Los Angeles police made arrests after a peaceful prayer vigil gave way to violence at Leimert Park on Monday, the second night of unrest after the acquittal of George Zimmerman in the shooting death of Trayvon Martin in Florida.
Fourteen people were arrested -- most for failure to disperse -- in connection with the violence, Los Angeles Police Department officials told NBC4 Tuesday morning. Aerial video caught some throwing rocks, attacking people and clashing with police. No serious injuries were reported, police said.
A prayer vigil began peacefully about 6 p.m. before a group broke off from the vigil and incited chaos in the streets. Just before 10 p.m., the Los Angeles Police Department declared the protest an unlawful assembly and dispersed the gathering, an LAPD spokesman said.
"The rights of the many have been abused by the actions of a few," said LAPD Chief Charlie Beck.
The area quickly cleared and officers detained several people. Beck said officers will be out in force Tuesday night to prevent a repeat of the violence
"The best way to honor (Trayvon Martin) is in a nonviolent manner," said Los Angeles Mayor Eric Garcetti. "The Martin family didn't ask anybody to break car windows. They didn't ask anybody to take little kids' scooters. They didn't ask anybody to attack businesses. And they certainly didn't say to take over traffic in the streets."
Protesters showed disapproval of a jury's not guilty verdict in the case of George Zimmerman, a 29-year-old neighborhood watch captain who fatally shot Trayvon Martin, an unarmed black 17-year-old in a Sanford, Fla., gated community.
The Zimmerman trial fueled a national debate about race, guns and Florida's "stand-your-ground" law that broadens the definition of self-defense and the legal scope of the use of firearms in exercising it.
On Monday night, a majority of protesters were gathered at Leimert Park (map), but a violent group split off and walked up and down surrounding streets, rushing into businesses, attacking pedestrians and bicyclists, breaking windows and throwing objects at police.
LAPD officers appeared to use rubber bullets or bean bag weapons against some of the protesters at one point.
Cameras also captured an attack on a CBS2/KCAL9 news crew as they conducted an interview. The crew members were treated for minor injuries, according to the station.
As a violent group split off from the peaceful prayer vigil, Los Angeles Mayor Eric Garcetti tweeted: "I commend the prayer rally attendees in Leimert Park for practicing peace. I call on people in street on Crenshaw to follow their example."
LAPD Chief Charlie Beck tweeted: "Violence is never the answer.

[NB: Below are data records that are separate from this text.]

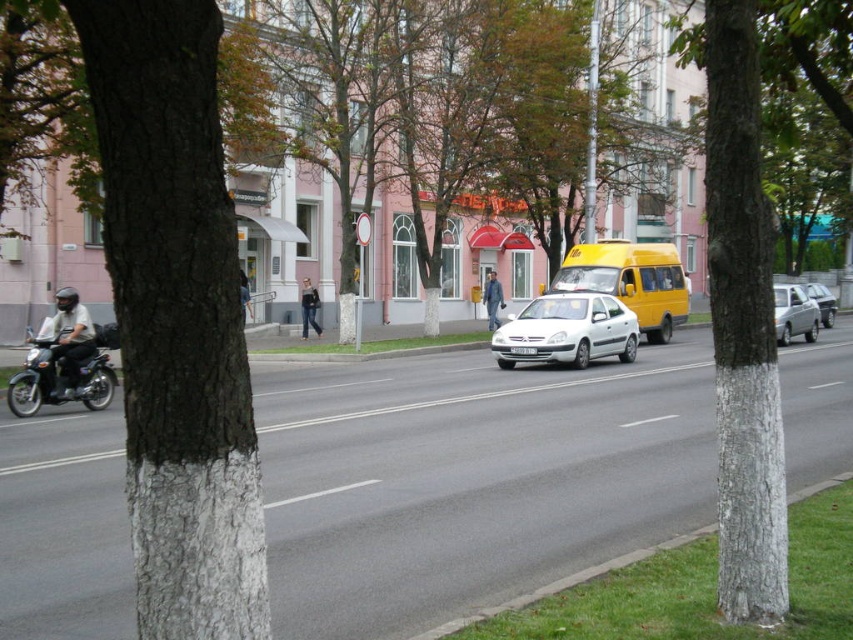 Question: Which of the following is the closest to the observer?

Choices:
 (A) smooth bark tree at left
 (B) yellow matte van at center
 (C) white matte car at center

Answer: (A)

Question: Can you confirm if shiny black motorcycle at left is positioned below silver metallic sedan at center?

Choices:
 (A) no
 (B) yes

Answer: (B)

Question: Which of the following is the farthest from the observer?

Choices:
 (A) (306, 323)
 (B) (822, 291)

Answer: (B)

Question: Which object appears farthest from the camera in this image?

Choices:
 (A) shiny black motorcycle at left
 (B) silver metallic sedan at center
 (C) blue denim jacket at center

Answer: (B)

Question: In this image, where is smooth bark tree at left located relative to blue denim jacket at center?

Choices:
 (A) left
 (B) right

Answer: (A)

Question: Is denim jeans at center bigger than silver metallic sedan at center?

Choices:
 (A) yes
 (B) no

Answer: (B) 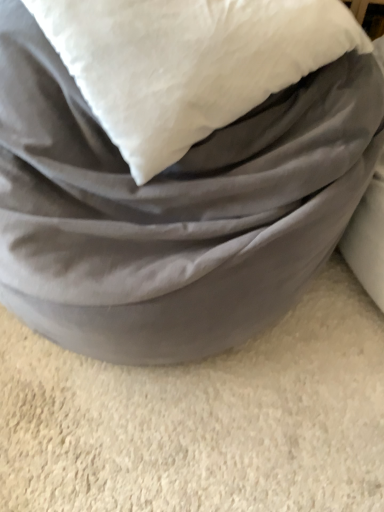 Question: From a real-world perspective, does matte gray bean bag at center stand above white soft pillow at upper center?

Choices:
 (A) yes
 (B) no

Answer: (B)

Question: Does matte gray bean bag at center have a lesser width compared to white soft pillow at upper center?

Choices:
 (A) yes
 (B) no

Answer: (B)

Question: From a real-world perspective, is matte gray bean bag at center positioned under white soft pillow at upper center based on gravity?

Choices:
 (A) no
 (B) yes

Answer: (B)

Question: Is white soft pillow at upper center a part of matte gray bean bag at center?

Choices:
 (A) yes
 (B) no

Answer: (A)

Question: Can you confirm if matte gray bean bag at center is wider than white soft pillow at upper center?

Choices:
 (A) yes
 (B) no

Answer: (A)

Question: Does matte gray bean bag at center come in front of white soft pillow at upper center?

Choices:
 (A) no
 (B) yes

Answer: (B)

Question: From a real-world perspective, does white soft pillow at upper center stand above matte gray bean bag at center?

Choices:
 (A) no
 (B) yes

Answer: (B)

Question: Is white soft pillow at upper center wider than matte gray bean bag at center?

Choices:
 (A) no
 (B) yes

Answer: (A)

Question: Is white soft pillow at upper center at the left side of matte gray bean bag at center?

Choices:
 (A) no
 (B) yes

Answer: (A)

Question: Is white soft pillow at upper center bigger than matte gray bean bag at center?

Choices:
 (A) no
 (B) yes

Answer: (A)

Question: Is matte gray bean bag at center completely or partially inside white soft pillow at upper center?

Choices:
 (A) yes
 (B) no

Answer: (B)

Question: Considering the relative sizes of white soft pillow at upper center and matte gray bean bag at center in the image provided, is white soft pillow at upper center thinner than matte gray bean bag at center?

Choices:
 (A) yes
 (B) no

Answer: (A)

Question: Considering the positions of matte gray bean bag at center and white soft pillow at upper center in the image, is matte gray bean bag at center bigger or smaller than white soft pillow at upper center?

Choices:
 (A) big
 (B) small

Answer: (A) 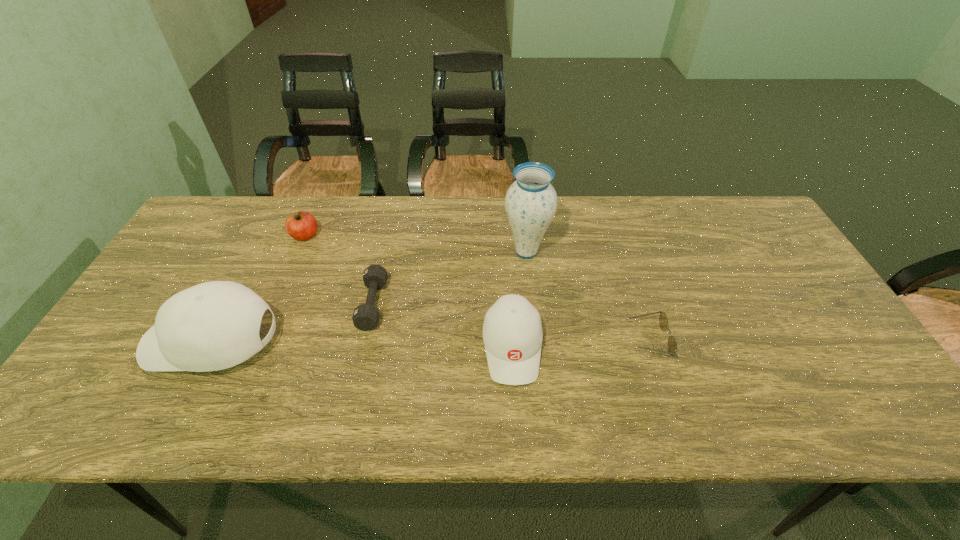 Find the location of `object present at the near left corner`. object present at the near left corner is located at coordinates (215, 325).

Where is `vacant region at the far edge`? vacant region at the far edge is located at coordinates (709, 230).

This screenshot has height=540, width=960. I want to click on vacant position at the near edge of the desktop, so click(x=295, y=382).

In the image, there is a desktop. In order to click on vacant area at the left edge in this screenshot , I will do `click(166, 288)`.

In the image, there is a desktop. Where is `vacant space at the right edge`? The height and width of the screenshot is (540, 960). vacant space at the right edge is located at coordinates (801, 286).

You are a GUI agent. You are given a task and a screenshot of the screen. Output one action in this format:
    pyautogui.click(x=<x>, y=<y>)
    Task: Click on the free space at the far left corner of the desktop
    This screenshot has height=540, width=960.
    Given the screenshot: What is the action you would take?
    pyautogui.click(x=227, y=226)

You are a GUI agent. You are given a task and a screenshot of the screen. Output one action in this format:
    pyautogui.click(x=<x>, y=<y>)
    Task: Click on the vacant region at the far right corner of the desktop
    The image size is (960, 540).
    Given the screenshot: What is the action you would take?
    pyautogui.click(x=732, y=241)

Where is `vacant area that lies between the shortest object and the fourth tallest object`? Image resolution: width=960 pixels, height=540 pixels. vacant area that lies between the shortest object and the fourth tallest object is located at coordinates (476, 288).

Locate an element on the screen. This screenshot has width=960, height=540. blank region between the left baseball cap and the dumbbell is located at coordinates (293, 323).

Find the location of `vacant area that lies between the shortest object and the vase`. vacant area that lies between the shortest object and the vase is located at coordinates (587, 296). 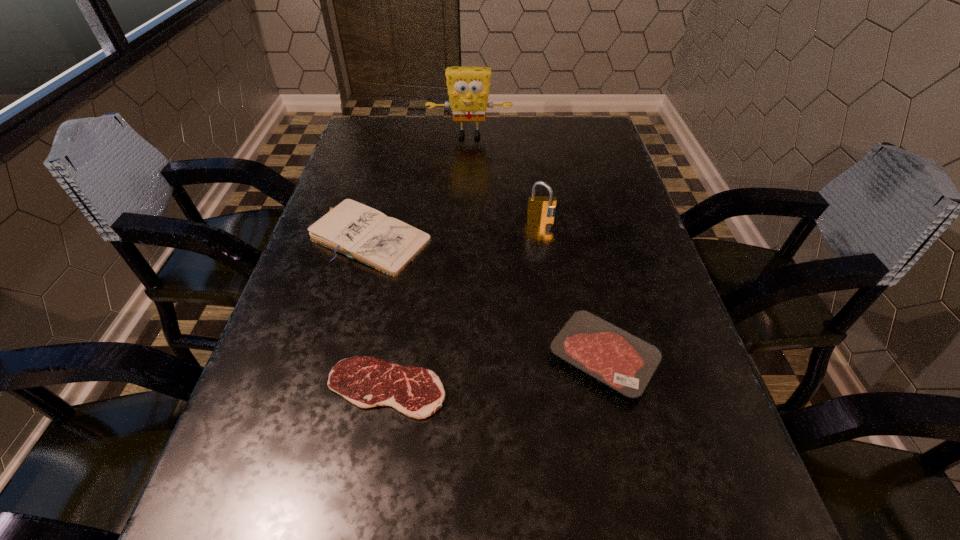 Where is `free location at the far left corner of the desktop`? Image resolution: width=960 pixels, height=540 pixels. free location at the far left corner of the desktop is located at coordinates (380, 153).

Identify the location of vacant area at the far right corner of the desktop. (584, 123).

Identify the location of empty space that is in between the shortest object and the padlock. The width and height of the screenshot is (960, 540). (464, 305).

I want to click on vacant region between the tallest object and the notebook, so click(420, 187).

This screenshot has width=960, height=540. What are the coordinates of `unoccupied position between the fourth shortest object and the tallest object` in the screenshot? It's located at (505, 178).

Where is `vacant space that is in between the taller steak and the padlock`? vacant space that is in between the taller steak and the padlock is located at coordinates (572, 289).

Identify the location of vacant region between the shorter steak and the third tallest object. (379, 313).

What are the coordinates of `free point between the fourth tallest object and the third shortest object` in the screenshot? It's located at (487, 298).

I want to click on empty space that is in between the notebook and the fourth shortest object, so click(456, 230).

The width and height of the screenshot is (960, 540). What are the coordinates of `vacant point located between the right steak and the left steak` in the screenshot? It's located at (494, 373). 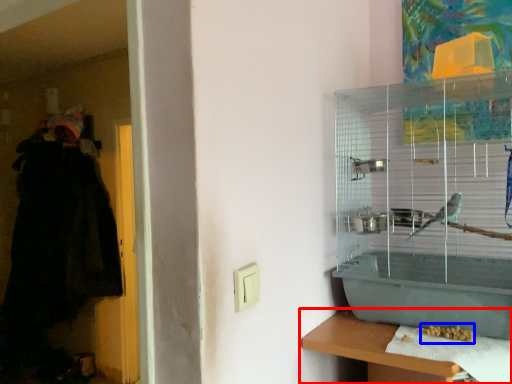 Question: Which object appears farthest to the camera in this image, shelf (highlighted by a red box) or food (highlighted by a blue box)?

Choices:
 (A) shelf
 (B) food

Answer: (B)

Urging all protestors around LA 2let peace prevail.This is OUR City and we need to work 2gether 2 preserve it"
In Oakland on Monday, a group of protesters briefly blocked Interstate 880.
On Sunday night in Los Angeles, police made arrests and issued citations during demonstrations across the city.
At one point, protesters blocked Interstate 10 at Arlington Boulevard for more than 30 minutes. At another, a group broke off and walked into the W Hotel, causing some $15,000 in damage to the lobby, said LAPD Cmdr. Andrew Smith, a department spokesman.
On Monday night, Smith said, the protests began peacefully but a group broke off and turned violent.
"It originally started out as a peaceful protest, as they all have, and we certainly support that - in fact encourage people to peacefully protest, exercise their First Amendment rights," LAPD Cmdr. Andrew Smith told NBC4. "But what happened here unfortunately is some people took this as an opportunity to break into buildings, to jump on cars, to commit acts of vandalism, to assault other people and to commit some thefts from some of the buildings here."